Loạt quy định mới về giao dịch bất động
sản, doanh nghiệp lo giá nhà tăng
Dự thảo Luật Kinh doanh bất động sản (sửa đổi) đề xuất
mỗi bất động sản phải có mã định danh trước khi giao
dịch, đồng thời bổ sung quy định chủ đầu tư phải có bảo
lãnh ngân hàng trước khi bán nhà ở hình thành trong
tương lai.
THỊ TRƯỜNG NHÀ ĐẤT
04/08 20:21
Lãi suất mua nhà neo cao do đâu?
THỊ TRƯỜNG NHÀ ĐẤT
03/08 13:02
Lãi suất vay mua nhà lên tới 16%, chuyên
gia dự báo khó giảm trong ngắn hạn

....

→ What the task requires
Every line with "doanh" in it should be copied from the entries.

→ Task answer
sản, doanh nghiệp lo giá nhà tăng
Dự thảo Luật Kinh doanh bất động sản (sửa đổi) đề xuất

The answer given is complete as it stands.